● MATERIAL PROVIDED
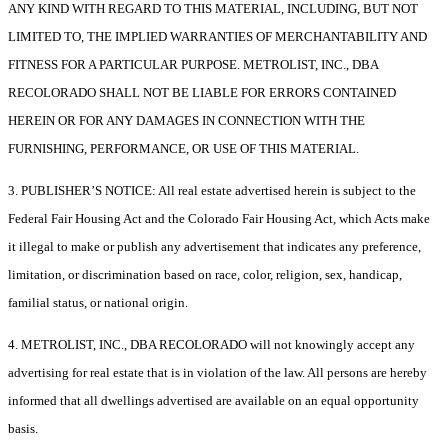
ANY KIND WITH REGARD TO THIS MATERIAL, INCLUDING, BUT NOT
LIMITED TO, THE IMPLIED WARRANTIES OF MERCHANTABILITY AND
FITNESS FOR A PARTICULAR PURPOSE. METROLIST, INC., DBA
RECOLORADO SHALL NOT BE LIABLE FOR ERRORS CONTAINED
HEREIN OR FOR ANY DAMAGES IN CONNECTION WITH THE
FURNISHING, PERFORMANCE, OR USE OF THIS MATERIAL.
3. PUBLISHER’S NOTICE: All real estate advertised herein is subject to the
Federal Fair Housing Act and the Colorado Fair Housing Act, which Acts make
it illegal to make or publish any advertisement that indicates any preference,
limitation, or discrimination based on race, color, religion, sex, handicap,
familial status, or national origin.
4. METROLIST, INC., DBA RECOLORADO will not knowingly accept any
advertising for real estate that is in violation of the law. All persons are hereby
informed that all dwellings advertised are available on an equal opportunity
basis.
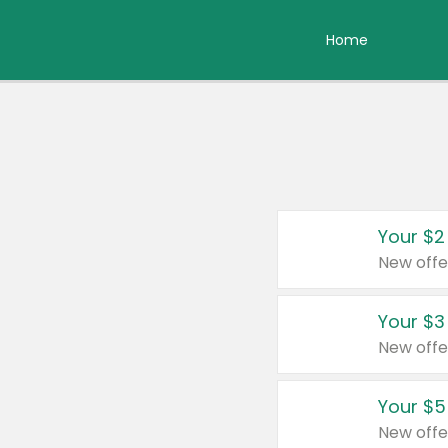
Home
Your $2
New offe
Your $3
New offe
Your $5
New offe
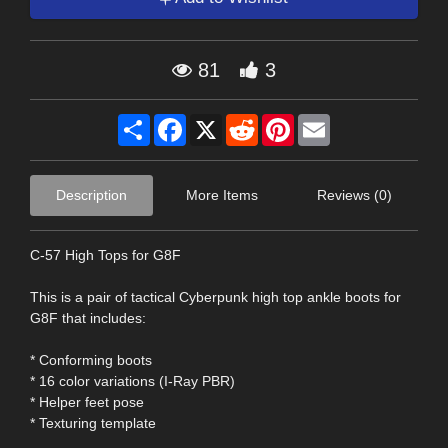
81
3
Share
Facebook
X
Reddit
Pinterest
Email
Description
More Items
Reviews (0)
C-57 High Tops for G8F
This is a pair of tactical Cyberpunk high top ankle boots for
G8F that includes:
* Conforming boots
* 16 color variations (I-Ray PBR)
* Helper feet pose
* Texturing template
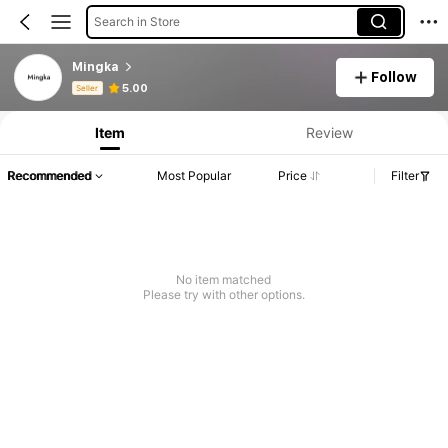
Search in Store
Mingka
Follow
Product Info: Price Disclosure, Sales & Stock Details.
5.00
Seller
Item
Review
Recommended
Most Popular
Price
Filter
No item matched
Please try with other options.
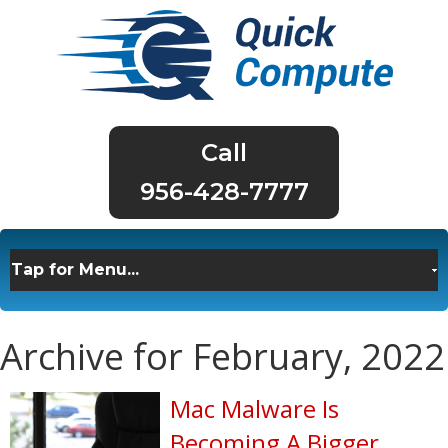
956-428-7777
Archive for February, 2022
Mac Malware Is
Becoming A Bigger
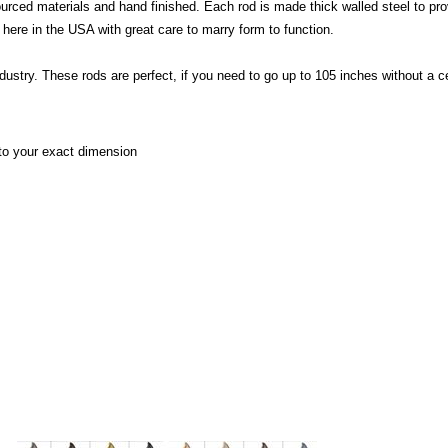
urced materials and hand finished. Each rod is made thick walled steel to p
t here in the USA with great care to marry form to function.
ndustry.
These rods are perfect, if you need to go up to 105 inches without a 
 to your exact dimension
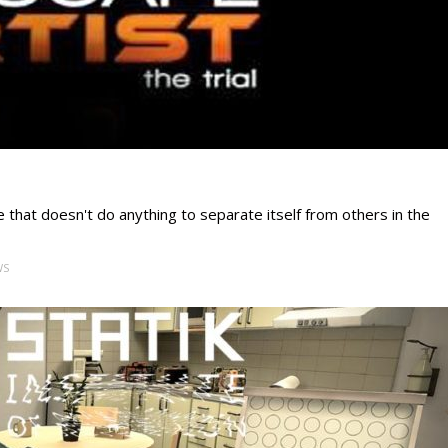
 that doesn't do anything to separate itself from others in the
WS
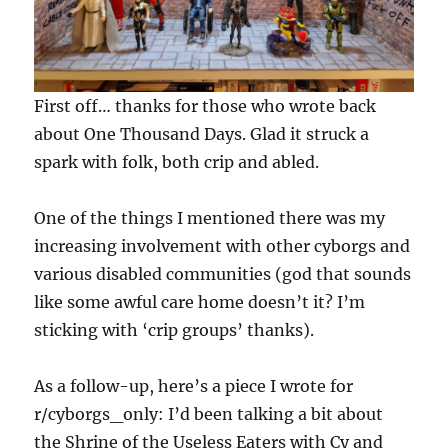
First off… thanks for those who wrote back
about One Thousand Days. Glad it struck a
spark with folk, both crip and abled.
One of the things I mentioned there was my
increasing involvement with other cyborgs and
various disabled communities (god that sounds
like some awful care home doesn’t it? I’m
sticking with ‘crip groups’ thanks).
As a follow-up, here’s a piece I wrote for
r/cyborgs_only: I’d been talking a bit about
the Shrine of the Useless Eaters with Cy and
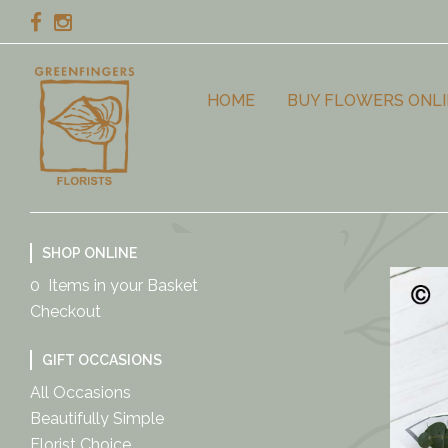
HOME
BUY FLOWERS ONLI
SHOP ONLINE
0 Items in your Basket
Checkout
GIFT OCCASIONS
All Occasions
Beautifully Simple
Florist Choice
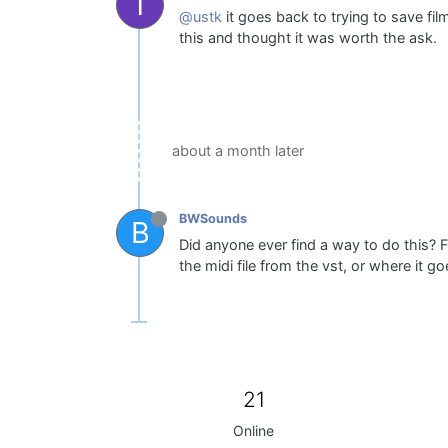
T
@ustk
it goes back to trying to save fil
this and thought it was worth the ask.
about a month later
BWSounds
B
Did anyone ever find a way to do this? F
the midi file from the vst, or where it go
21
Online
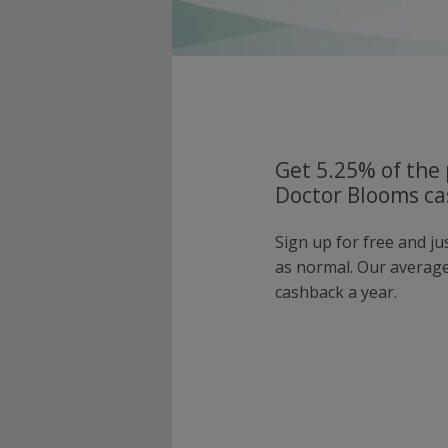
Get 5.25% of the 
Doctor Blooms ca
Sign up for free and j
as normal. Our averag
cashback a year.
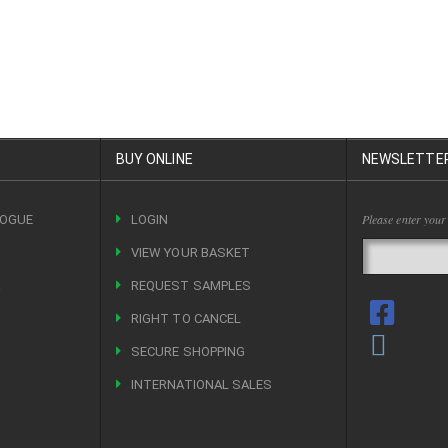
BUY ONLINE
NEWSLETTE
Please enter your
LOGUE
LOGIN
VIEW YOUR BASKET
R
REQUEST SAMPLES
RIGHT TO CANCEL
SECURE SHOPPING
INTERNATIONAL SALES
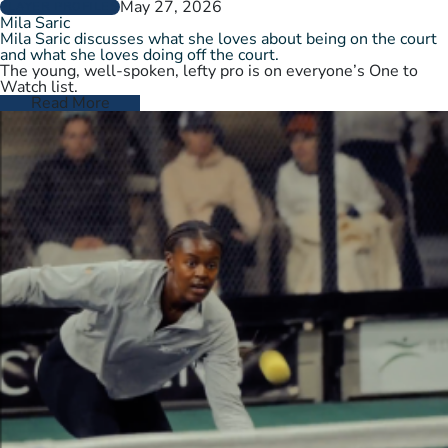
May 27, 2026
PLAYER PROFILES
Mila Saric
Mila Saric discusses what she loves about being on the court
and what she loves doing off the court.
The young, well-spoken, lefty pro is on everyone’s One to
Watch list.
Read More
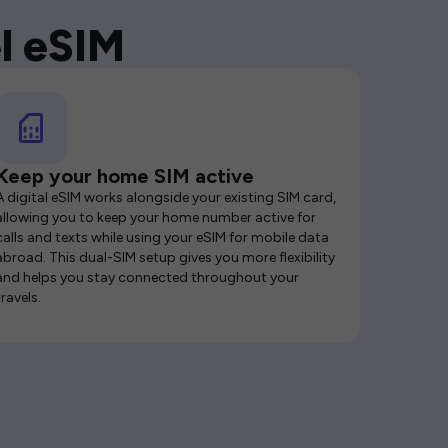
l eSIM
Keep your home SIM active
A digital eSIM works alongside your existing SIM card,
allowing you to keep your home number active for
calls and texts while using your eSIM for mobile data
abroad. This dual-SIM setup gives you more flexibility
and helps you stay connected throughout your
travels.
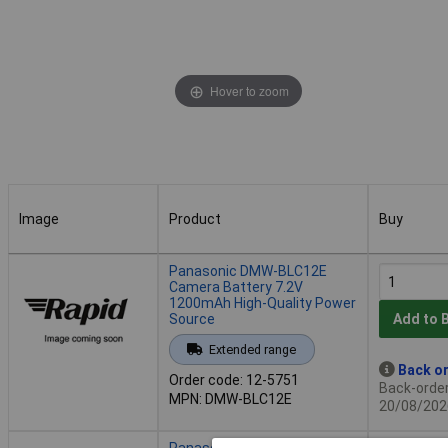
Hover to zoom
Image
Product
Buy
Image
Product
Buy
Panasonic DMW-BLC12E
Camera Battery 7.2V
1200mAh High-Quality Power
Source
Add to 
Extended range
Back or
Order code: 12-5751
Back-order 
MPN: DMW-BLC12E
20/08/202
Panasonic DMW-BLG10E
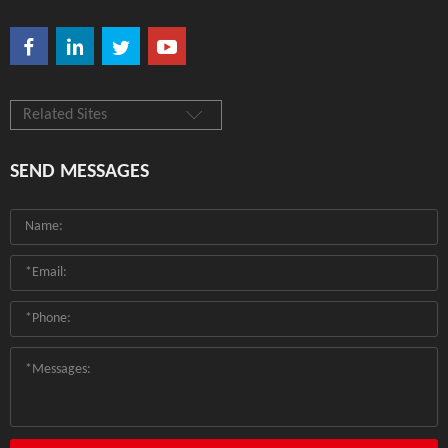
Related Sites
SEND MESSAGES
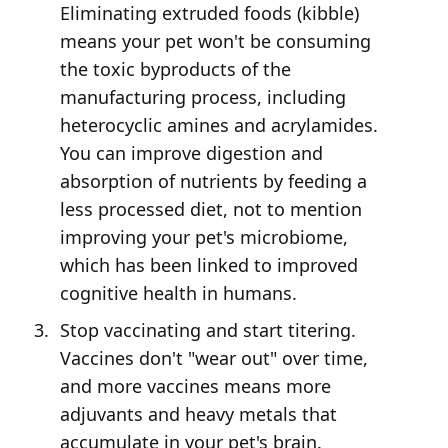
Eliminating extruded foods (kibble)
means your pet won't be consuming
the toxic byproducts of the
manufacturing process, including
heterocyclic amines and acrylamides.
You can improve digestion and
absorption of nutrients by feeding a
less processed diet, not to mention
improving your pet's microbiome,
which has been linked to improved
cognitive health in humans.
Stop vaccinating and start titering.
Vaccines don't "wear out" over time,
and more vaccines means more
adjuvants and heavy metals that
accumulate in your pet's brain.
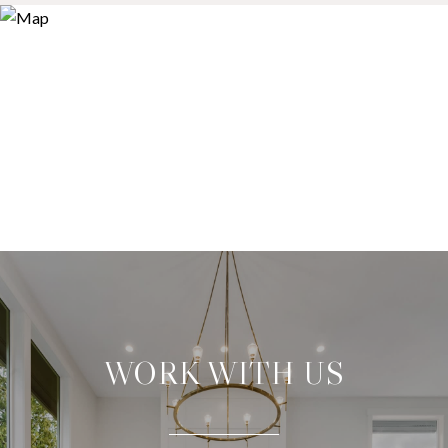
WORK WITH US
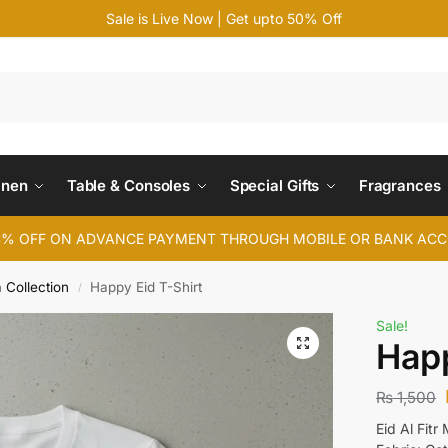
Sale is Live Now | Get upto 50% Off
Search
inen
Table & Consoles
Special Gifts
Fragrances
4% OFF ON ADVANCE PAYMENT THROUGH MOBILE OR BANK AC
a Collection
Happy Eid T-Shirt
/
Sale!
Happ
₨
1,500
Eid Al Fit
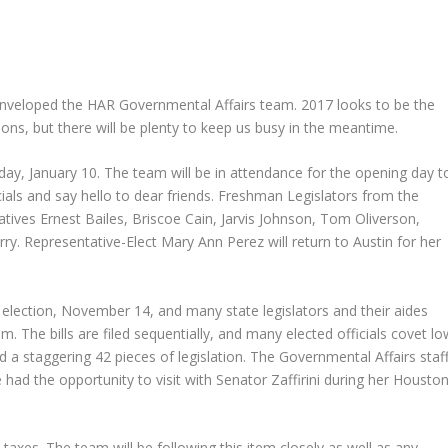
veloped the HAR Governmental Affairs team. 2017 looks to be the
ns, but there will be plenty to keep us busy in the meantime.
sday, January 10. The team will be in attendance for the opening day t
cials and say hello to dear friends. Freshman Legislators from the
tives Ernest Bailes, Briscoe Cain, Jarvis Johnson, Tom Oliverson,
y. Representative-Elect Mary Ann Perez will return to Austin for her
l election, November 14, and many state legislators and their aides
. The bills are filed sequentially, and many elected officials covet lo
led a staggering 42 pieces of legislation. The Governmental Affairs staf
d the opportunity to visit with Senator Zaffirini during her Housto
y taxes. The team will be following this item closely as well as any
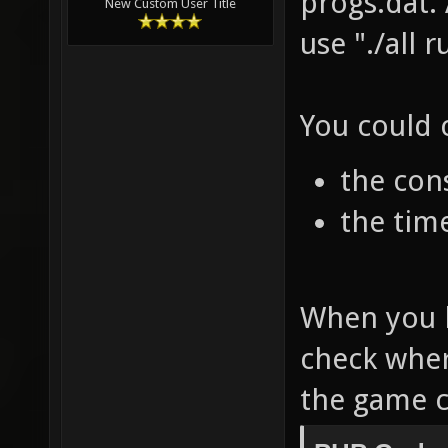
progs.dat.
New Custom User Title
use "./all 
You could 
the cons
the tim
When you 
check wher
the game c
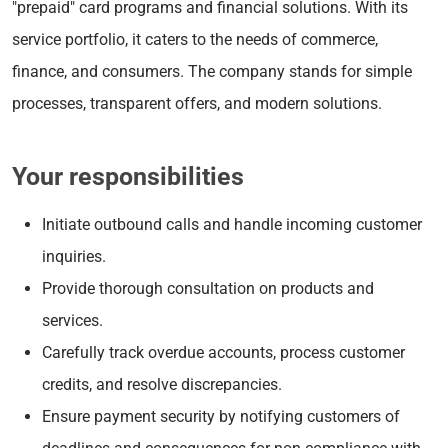
"prepaid" card programs and financial solutions. With its
service portfolio, it caters to the needs of commerce,
finance, and consumers. The company stands for simple
processes, transparent offers, and modern solutions.
Your responsibilities
Initiate outbound calls and handle incoming customer
inquiries.
Provide thorough consultation on products and
services.
Carefully track overdue accounts, process customer
credits, and resolve discrepancies.
Ensure payment security by notifying customers of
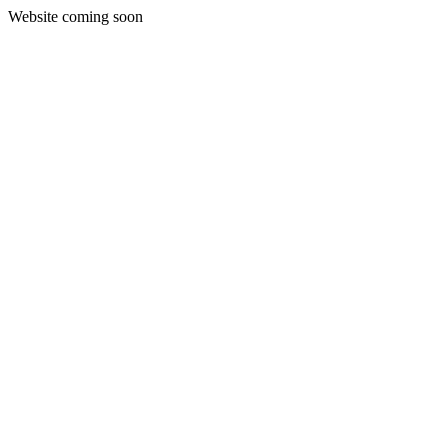
Website coming soon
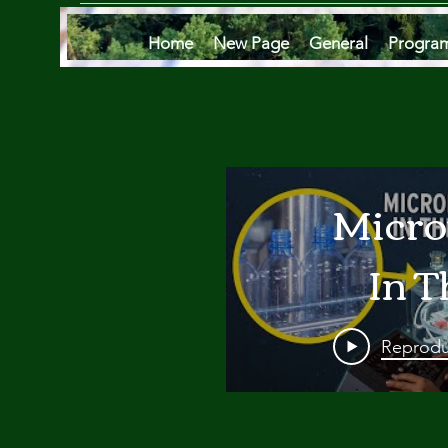
Home
New Page
General
Progra
Micro
In T
Oce
Reprodu
Are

● TASK INSTRUCTIONS
For each line in the entries that contains the string "real", make a copy.

● TASK RESPONSE
3. PUBLISHER’S NOTICE: All real estate advertised herein is subject to the
advertising for real estate that is in violation of the law. All persons are hereby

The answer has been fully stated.